***** Excerpted records *****
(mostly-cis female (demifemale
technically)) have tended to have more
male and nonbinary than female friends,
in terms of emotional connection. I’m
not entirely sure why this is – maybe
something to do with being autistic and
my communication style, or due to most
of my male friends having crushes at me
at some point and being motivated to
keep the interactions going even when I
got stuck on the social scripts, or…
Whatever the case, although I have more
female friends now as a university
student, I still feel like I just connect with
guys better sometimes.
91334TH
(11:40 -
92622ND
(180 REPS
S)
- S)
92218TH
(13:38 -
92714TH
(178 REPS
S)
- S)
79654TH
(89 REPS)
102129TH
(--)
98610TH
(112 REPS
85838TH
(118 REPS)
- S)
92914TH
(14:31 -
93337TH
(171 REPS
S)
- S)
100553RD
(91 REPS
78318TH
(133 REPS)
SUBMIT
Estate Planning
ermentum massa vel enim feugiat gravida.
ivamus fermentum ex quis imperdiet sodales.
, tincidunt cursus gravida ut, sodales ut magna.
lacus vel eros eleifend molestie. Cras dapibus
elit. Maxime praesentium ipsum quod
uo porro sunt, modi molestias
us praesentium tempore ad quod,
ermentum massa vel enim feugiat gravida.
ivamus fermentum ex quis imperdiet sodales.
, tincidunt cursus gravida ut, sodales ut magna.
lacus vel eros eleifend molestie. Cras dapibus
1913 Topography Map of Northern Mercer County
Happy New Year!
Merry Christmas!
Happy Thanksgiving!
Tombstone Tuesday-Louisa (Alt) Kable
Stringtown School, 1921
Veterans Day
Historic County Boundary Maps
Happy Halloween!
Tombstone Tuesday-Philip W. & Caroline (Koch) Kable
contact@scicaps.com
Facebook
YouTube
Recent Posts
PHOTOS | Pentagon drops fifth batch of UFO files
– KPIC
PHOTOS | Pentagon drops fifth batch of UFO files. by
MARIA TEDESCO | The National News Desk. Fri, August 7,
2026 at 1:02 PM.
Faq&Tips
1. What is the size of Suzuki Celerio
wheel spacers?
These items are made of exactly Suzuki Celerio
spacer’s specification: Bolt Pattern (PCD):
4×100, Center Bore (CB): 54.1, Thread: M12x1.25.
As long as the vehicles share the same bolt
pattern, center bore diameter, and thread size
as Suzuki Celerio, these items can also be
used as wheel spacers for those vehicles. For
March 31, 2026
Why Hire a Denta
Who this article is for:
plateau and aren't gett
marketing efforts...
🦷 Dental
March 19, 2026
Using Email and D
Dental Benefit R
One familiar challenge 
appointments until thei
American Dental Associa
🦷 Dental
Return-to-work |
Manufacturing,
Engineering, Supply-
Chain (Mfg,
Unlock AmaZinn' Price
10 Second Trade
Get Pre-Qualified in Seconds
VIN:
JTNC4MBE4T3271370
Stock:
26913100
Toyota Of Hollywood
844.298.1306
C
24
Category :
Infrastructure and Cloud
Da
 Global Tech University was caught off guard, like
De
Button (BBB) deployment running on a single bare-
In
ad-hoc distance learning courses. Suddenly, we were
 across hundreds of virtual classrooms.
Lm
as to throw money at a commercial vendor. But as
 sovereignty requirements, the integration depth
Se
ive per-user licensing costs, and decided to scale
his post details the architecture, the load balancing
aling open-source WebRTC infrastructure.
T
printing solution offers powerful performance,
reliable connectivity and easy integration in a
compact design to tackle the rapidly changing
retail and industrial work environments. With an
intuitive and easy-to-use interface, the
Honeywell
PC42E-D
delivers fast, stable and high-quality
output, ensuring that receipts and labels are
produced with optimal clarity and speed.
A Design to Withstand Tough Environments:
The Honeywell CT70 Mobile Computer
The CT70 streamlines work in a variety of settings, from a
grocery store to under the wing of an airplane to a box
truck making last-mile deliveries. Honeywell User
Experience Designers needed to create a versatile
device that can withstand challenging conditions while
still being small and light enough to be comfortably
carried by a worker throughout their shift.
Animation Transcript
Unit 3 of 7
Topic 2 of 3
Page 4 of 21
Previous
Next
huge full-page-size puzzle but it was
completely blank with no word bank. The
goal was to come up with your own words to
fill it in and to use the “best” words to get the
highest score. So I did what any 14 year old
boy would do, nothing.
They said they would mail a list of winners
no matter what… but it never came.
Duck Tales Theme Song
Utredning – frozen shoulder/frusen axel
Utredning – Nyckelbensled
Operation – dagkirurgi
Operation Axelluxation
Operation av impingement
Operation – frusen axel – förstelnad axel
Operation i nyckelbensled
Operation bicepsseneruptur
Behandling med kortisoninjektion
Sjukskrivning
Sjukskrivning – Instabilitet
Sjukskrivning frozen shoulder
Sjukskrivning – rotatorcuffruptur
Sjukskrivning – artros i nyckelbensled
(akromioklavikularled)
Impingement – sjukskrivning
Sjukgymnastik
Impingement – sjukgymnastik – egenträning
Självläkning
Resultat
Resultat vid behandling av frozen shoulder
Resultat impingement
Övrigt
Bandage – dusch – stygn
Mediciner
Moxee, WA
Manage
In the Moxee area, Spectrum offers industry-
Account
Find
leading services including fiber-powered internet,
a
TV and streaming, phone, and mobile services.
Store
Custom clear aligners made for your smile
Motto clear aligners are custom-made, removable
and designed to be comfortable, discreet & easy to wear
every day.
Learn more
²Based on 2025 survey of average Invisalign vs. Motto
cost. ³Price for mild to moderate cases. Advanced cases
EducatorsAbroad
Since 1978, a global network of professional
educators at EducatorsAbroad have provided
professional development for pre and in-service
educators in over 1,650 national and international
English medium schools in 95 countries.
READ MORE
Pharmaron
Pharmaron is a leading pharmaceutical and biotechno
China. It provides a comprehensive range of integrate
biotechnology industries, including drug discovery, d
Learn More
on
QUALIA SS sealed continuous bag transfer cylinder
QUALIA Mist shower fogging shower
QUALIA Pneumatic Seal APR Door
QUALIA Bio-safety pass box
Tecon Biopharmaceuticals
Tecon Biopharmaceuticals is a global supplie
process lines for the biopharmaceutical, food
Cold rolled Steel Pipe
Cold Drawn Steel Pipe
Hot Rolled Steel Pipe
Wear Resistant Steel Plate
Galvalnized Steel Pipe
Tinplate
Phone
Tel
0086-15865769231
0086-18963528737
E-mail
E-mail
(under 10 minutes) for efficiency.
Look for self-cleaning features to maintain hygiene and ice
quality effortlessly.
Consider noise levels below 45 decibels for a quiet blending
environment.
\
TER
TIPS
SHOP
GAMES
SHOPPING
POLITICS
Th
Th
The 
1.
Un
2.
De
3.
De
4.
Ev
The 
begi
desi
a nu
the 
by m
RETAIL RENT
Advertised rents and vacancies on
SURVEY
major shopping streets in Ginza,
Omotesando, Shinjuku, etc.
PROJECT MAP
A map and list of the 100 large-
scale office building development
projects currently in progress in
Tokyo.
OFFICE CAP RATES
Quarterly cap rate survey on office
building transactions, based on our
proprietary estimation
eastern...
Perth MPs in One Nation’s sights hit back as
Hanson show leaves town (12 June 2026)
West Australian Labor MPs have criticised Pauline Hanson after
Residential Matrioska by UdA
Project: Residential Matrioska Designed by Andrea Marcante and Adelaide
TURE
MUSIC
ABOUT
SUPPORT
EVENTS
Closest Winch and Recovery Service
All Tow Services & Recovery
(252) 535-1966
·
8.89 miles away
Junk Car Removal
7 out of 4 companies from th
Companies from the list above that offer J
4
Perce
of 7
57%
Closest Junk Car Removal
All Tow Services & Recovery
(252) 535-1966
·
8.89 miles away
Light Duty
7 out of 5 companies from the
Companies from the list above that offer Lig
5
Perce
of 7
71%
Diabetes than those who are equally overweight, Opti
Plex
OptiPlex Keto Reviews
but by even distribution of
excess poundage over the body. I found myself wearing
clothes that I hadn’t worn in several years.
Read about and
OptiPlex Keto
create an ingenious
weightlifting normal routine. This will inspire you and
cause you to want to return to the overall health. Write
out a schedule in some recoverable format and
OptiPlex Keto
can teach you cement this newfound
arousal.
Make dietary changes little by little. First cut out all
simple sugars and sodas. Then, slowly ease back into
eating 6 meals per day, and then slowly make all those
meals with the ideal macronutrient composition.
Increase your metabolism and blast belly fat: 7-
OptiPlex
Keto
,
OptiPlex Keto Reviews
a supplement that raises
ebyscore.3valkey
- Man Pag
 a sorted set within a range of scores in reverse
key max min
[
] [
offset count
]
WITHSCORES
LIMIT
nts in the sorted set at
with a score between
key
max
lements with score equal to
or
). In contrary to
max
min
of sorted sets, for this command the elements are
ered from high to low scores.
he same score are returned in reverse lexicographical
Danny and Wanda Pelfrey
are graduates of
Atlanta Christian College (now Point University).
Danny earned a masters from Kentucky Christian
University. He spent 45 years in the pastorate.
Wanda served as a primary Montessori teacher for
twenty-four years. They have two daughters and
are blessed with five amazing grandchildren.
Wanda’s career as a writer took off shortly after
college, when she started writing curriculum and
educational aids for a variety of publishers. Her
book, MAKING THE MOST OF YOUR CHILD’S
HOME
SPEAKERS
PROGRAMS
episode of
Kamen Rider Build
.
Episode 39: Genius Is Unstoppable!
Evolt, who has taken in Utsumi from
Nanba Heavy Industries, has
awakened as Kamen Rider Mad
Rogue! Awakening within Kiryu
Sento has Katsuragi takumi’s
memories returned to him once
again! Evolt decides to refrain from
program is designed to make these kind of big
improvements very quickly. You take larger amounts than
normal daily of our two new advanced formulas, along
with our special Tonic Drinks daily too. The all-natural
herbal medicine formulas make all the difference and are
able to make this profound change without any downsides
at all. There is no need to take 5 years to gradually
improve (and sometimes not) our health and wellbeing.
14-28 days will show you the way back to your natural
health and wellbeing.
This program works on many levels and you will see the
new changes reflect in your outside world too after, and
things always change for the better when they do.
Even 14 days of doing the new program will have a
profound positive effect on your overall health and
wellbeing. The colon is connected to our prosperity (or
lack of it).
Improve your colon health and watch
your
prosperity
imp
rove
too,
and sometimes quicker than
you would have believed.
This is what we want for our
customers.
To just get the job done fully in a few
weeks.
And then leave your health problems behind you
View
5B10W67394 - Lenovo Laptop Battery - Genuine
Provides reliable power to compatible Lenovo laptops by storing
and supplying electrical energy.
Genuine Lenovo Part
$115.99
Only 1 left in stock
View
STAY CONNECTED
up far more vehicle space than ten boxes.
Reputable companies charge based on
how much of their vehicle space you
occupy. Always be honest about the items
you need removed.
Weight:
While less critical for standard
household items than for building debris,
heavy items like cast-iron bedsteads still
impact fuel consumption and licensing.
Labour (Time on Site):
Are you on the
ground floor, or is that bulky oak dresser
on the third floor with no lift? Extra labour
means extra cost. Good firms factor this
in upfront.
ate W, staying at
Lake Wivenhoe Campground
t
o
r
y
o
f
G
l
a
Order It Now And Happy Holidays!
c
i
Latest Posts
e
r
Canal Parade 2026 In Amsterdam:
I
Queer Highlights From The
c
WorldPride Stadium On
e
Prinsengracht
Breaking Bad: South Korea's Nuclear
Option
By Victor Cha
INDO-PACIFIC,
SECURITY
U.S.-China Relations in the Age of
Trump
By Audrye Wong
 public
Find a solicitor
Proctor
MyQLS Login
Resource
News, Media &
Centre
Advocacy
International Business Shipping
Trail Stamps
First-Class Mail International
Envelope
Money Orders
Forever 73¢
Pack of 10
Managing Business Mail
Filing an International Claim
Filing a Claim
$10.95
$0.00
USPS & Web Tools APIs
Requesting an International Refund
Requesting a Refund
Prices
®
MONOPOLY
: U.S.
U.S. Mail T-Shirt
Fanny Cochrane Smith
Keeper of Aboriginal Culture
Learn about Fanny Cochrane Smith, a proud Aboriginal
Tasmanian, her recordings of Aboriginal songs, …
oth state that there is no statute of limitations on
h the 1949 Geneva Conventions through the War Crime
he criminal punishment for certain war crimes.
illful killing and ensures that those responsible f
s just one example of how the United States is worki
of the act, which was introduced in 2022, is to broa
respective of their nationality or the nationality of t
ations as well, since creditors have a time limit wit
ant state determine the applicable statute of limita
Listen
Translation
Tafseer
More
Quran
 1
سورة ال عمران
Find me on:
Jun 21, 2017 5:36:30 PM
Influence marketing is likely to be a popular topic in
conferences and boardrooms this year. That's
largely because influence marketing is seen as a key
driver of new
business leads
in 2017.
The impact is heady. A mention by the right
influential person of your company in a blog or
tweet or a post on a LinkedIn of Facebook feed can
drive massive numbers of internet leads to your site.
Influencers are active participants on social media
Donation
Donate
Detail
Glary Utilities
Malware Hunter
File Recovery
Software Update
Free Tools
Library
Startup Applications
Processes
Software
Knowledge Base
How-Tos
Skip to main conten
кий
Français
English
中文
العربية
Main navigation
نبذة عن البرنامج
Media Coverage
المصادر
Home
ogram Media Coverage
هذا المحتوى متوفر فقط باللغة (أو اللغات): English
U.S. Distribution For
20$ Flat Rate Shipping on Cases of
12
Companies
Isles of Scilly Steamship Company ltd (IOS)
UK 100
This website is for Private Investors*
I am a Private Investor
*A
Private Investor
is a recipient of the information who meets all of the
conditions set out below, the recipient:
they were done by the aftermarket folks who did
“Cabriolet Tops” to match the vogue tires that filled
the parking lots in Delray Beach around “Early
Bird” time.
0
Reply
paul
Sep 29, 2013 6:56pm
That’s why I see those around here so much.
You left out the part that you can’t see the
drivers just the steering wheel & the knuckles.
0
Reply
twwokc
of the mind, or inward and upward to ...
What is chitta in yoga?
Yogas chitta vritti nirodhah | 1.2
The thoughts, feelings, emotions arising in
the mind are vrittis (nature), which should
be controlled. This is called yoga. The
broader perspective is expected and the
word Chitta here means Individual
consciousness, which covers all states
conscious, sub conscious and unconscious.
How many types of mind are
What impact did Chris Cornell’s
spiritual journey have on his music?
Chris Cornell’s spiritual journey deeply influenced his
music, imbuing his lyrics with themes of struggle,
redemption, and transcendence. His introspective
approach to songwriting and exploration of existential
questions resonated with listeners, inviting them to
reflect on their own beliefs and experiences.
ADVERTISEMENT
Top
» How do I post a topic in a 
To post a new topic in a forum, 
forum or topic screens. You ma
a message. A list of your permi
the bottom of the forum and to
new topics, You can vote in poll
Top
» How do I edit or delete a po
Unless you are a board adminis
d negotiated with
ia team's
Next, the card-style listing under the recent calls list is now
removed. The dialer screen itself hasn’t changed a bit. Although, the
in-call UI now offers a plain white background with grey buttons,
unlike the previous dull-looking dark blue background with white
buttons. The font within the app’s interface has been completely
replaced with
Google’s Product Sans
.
*****
#### Exercise directions:
Which lines of the entries above contain the string "meals"? Copy each one.

#### Problem solution:
eating 6 meals per day, and then slowly make all those
meals with the ideal macronutrient composition.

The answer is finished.